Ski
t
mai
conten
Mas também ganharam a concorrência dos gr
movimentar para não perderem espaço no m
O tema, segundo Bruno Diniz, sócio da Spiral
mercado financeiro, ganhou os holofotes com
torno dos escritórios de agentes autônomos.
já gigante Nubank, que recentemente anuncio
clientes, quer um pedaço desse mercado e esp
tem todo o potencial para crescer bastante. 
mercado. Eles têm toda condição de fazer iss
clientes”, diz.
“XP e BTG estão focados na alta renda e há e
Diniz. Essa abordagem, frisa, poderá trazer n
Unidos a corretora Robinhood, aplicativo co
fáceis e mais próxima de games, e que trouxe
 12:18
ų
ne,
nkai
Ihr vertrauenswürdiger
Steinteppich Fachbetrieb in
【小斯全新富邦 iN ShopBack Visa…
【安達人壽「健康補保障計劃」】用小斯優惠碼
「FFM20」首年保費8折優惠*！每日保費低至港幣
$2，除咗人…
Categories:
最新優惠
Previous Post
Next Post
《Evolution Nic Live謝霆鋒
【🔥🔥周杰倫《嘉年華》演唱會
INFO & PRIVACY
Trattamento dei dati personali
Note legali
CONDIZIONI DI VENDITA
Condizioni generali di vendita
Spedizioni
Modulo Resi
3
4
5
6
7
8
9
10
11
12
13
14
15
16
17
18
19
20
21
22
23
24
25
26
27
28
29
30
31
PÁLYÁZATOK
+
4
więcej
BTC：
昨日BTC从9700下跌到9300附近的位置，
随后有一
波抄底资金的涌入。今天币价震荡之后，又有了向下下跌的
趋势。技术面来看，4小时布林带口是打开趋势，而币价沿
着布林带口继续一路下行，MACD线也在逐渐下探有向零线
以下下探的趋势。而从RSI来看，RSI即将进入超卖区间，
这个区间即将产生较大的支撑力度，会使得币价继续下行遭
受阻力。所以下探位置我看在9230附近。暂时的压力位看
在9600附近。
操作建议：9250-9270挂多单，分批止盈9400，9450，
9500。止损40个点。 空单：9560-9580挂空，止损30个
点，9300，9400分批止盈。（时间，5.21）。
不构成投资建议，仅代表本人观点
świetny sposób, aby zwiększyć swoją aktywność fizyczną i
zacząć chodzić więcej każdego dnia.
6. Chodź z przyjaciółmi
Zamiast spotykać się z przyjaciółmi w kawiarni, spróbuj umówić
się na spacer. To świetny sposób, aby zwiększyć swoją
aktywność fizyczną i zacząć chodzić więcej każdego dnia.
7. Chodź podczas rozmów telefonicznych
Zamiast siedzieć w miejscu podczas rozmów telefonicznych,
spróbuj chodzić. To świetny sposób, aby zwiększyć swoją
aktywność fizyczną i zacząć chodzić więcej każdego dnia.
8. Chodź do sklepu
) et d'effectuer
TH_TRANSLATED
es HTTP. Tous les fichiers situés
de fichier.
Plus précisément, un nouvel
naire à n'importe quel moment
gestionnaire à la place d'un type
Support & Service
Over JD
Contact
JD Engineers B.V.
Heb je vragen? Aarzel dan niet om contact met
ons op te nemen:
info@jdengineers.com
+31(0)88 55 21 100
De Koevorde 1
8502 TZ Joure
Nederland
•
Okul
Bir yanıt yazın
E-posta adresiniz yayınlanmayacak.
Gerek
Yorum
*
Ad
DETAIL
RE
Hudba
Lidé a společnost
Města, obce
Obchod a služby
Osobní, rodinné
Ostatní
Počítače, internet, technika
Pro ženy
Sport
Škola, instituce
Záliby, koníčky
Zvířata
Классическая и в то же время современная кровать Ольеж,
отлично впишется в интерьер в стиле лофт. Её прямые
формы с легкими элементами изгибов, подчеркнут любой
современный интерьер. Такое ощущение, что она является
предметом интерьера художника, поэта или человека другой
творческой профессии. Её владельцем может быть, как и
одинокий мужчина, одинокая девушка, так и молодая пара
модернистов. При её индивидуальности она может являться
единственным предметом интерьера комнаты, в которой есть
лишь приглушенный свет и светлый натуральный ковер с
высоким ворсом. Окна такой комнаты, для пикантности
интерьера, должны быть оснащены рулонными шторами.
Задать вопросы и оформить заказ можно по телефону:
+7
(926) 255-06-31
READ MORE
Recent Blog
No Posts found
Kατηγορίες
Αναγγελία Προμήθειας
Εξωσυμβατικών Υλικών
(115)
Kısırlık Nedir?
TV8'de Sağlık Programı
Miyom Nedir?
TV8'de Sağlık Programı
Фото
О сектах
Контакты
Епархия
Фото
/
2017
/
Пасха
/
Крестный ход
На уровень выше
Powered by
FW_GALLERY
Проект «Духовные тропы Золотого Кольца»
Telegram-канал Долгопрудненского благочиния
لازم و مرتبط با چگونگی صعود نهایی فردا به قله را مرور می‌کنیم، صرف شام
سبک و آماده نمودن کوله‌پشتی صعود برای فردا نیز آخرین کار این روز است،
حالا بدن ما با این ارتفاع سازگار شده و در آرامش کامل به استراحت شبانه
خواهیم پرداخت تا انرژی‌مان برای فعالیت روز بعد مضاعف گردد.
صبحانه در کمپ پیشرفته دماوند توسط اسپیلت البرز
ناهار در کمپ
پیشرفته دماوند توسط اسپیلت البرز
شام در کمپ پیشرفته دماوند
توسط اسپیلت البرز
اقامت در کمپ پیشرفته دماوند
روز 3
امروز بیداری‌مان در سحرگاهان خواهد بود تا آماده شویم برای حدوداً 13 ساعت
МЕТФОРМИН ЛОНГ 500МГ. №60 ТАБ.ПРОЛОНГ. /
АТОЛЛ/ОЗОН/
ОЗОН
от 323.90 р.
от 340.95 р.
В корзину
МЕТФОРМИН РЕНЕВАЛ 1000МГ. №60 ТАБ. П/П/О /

----------------

- BRIEF
Your response should be an exact copy of all the records.

- SOLUTION FOR THIS EXERCISE
Ski
t
mai
conten
Mas também ganharam a concorrência dos gr
movimentar para não perderem espaço no m
O tema, segundo Bruno Diniz, sócio da Spiral
mercado financeiro, ganhou os holofotes com
torno dos escritórios de agentes autônomos.
já gigante Nubank, que recentemente anuncio
clientes, quer um pedaço desse mercado e esp
tem todo o potencial para crescer bastante. 
mercado. Eles têm toda condição de fazer iss
clientes”, diz.
“XP e BTG estão focados na alta renda e há e
Diniz. Essa abordagem, frisa, poderá trazer n
Unidos a corretora Robinhood, aplicativo co
fáceis e mais próxima de games, e que trouxe
 12:18
ų
ne,
nkai
Ihr vertrauenswürdiger
Steinteppich Fachbetrieb in
【小斯全新富邦 iN ShopBack Visa…
【安達人壽「健康補保障計劃」】用小斯優惠碼
「FFM20」首年保費8折優惠*！每日保費低至港幣
$2，除咗人…
Categories:
最新優惠
Previous Post
Next Post
《Evolution Nic Live謝霆鋒
【🔥🔥周杰倫《嘉年華》演唱會
INFO & PRIVACY
Trattamento dei dati personali
Note legali
CONDIZIONI DI VENDITA
Condizioni generali di vendita
Spedizioni
Modulo Resi
3
4
5
6
7
8
9
10
11
12
13
14
15
16
17
18
19
20
21
22
23
24
25
26
27
28
29
30
31
PÁLYÁZATOK
+
4
więcej
BTC：
昨日BTC从9700下跌到9300附近的位置，
随后有一
波抄底资金的涌入。今天币价震荡之后，又有了向下下跌的
趋势。技术面来看，4小时布林带口是打开趋势，而币价沿
着布林带口继续一路下行，MACD线也在逐渐下探有向零线
以下下探的趋势。而从RSI来看，RSI即将进入超卖区间，
这个区间即将产生较大的支撑力度，会使得币价继续下行遭
受阻力。所以下探位置我看在9230附近。暂时的压力位看
在9600附近。
操作建议：9250-9270挂多单，分批止盈9400，9450，
9500。止损40个点。 空单：9560-9580挂空，止损30个
点，9300，9400分批止盈。（时间，5.21）。
不构成投资建议，仅代表本人观点
świetny sposób, aby zwiększyć swoją aktywność fizyczną i
zacząć chodzić więcej każdego dnia.
6. Chodź z przyjaciółmi
Zamiast spotykać się z przyjaciółmi w kawiarni, spróbuj umówić
się na spacer. To świetny sposób, aby zwiększyć swoją
aktywność fizyczną i zacząć chodzić więcej każdego dnia.
7. Chodź podczas rozmów telefonicznych
Zamiast siedzieć w miejscu podczas rozmów telefonicznych,
spróbuj chodzić. To świetny sposób, aby zwiększyć swoją
aktywność fizyczną i zacząć chodzić więcej każdego dnia.
8. Chodź do sklepu
) et d'effectuer
TH_TRANSLATED
es HTTP. Tous les fichiers situés
de fichier.
Plus précisément, un nouvel
naire à n'importe quel moment
gestionnaire à la place d'un type
Support & Service
Over JD
Contact
JD Engineers B.V.
Heb je vragen? Aarzel dan niet om contact met
ons op te nemen:
info@jdengineers.com
+31(0)88 55 21 100
De Koevorde 1
8502 TZ Joure
Nederland
•
Okul
Bir yanıt yazın
E-posta adresiniz yayınlanmayacak.
Gerek
Yorum
*
Ad
DETAIL
RE
Hudba
Lidé a společnost
Města, obce
Obchod a služby
Osobní, rodinné
Ostatní
Počítače, internet, technika
Pro ženy
Sport
Škola, instituce
Záliby, koníčky
Zvířata
Классическая и в то же время современная кровать Ольеж,
отлично впишется в интерьер в стиле лофт. Её прямые
формы с легкими элементами изгибов, подчеркнут любой
современный интерьер. Такое ощущение, что она является
предметом интерьера художника, поэта или человека другой
творческой профессии. Её владельцем может быть, как и
одинокий мужчина, одинокая девушка, так и молодая пара
модернистов. При её индивидуальности она может являться
единственным предметом интерьера комнаты, в которой есть
лишь приглушенный свет и светлый натуральный ковер с
высоким ворсом. Окна такой комнаты, для пикантности
интерьера, должны быть оснащены рулонными шторами.
Задать вопросы и оформить заказ можно по телефону:
+7
(926) 255-06-31
READ MORE
Recent Blog
No Posts found
Kατηγορίες
Αναγγελία Προμήθειας
Εξωσυμβατικών Υλικών
(115)
Kısırlık Nedir?
TV8'de Sağlık Programı
Miyom Nedir?
TV8'de Sağlık Programı
Фото
О сектах
Контакты
Епархия
Фото
/
2017
/
Пасха
/
Крестный ход
На уровень выше
Powered by
FW_GALLERY
Проект «Духовные тропы Золотого Кольца»
Telegram-канал Долгопрудненского благочиния
لازم و مرتبط با چگونگی صعود نهایی فردا به قله را مرور می‌کنیم، صرف شام
سبک و آماده نمودن کوله‌پشتی صعود برای فردا نیز آخرین کار این روز است،
حالا بدن ما با این ارتفاع سازگار شده و در آرامش کامل به استراحت شبانه
خواهیم پرداخت تا انرژی‌مان برای فعالیت روز بعد مضاعف گردد.
صبحانه در کمپ پیشرفته دماوند توسط اسپیلت البرز
ناهار در کمپ
پیشرفته دماوند توسط اسپیلت البرز
شام در کمپ پیشرفته دماوند
توسط اسپیلت البرز
اقامت در کمپ پیشرفته دماوند
روز 3
امروز بیداری‌مان در سحرگاهان خواهد بود تا آماده شویم برای حدوداً 13 ساعت
МЕТФОРМИН ЛОНГ 500МГ. №60 ТАБ.ПРОЛОНГ. /
АТОЛЛ/ОЗОН/
ОЗОН
от 323.90 р.
от 340.95 р.
В корзину
МЕТФОРМИН РЕНЕВАЛ 1000МГ. №60 ТАБ. П/П/О /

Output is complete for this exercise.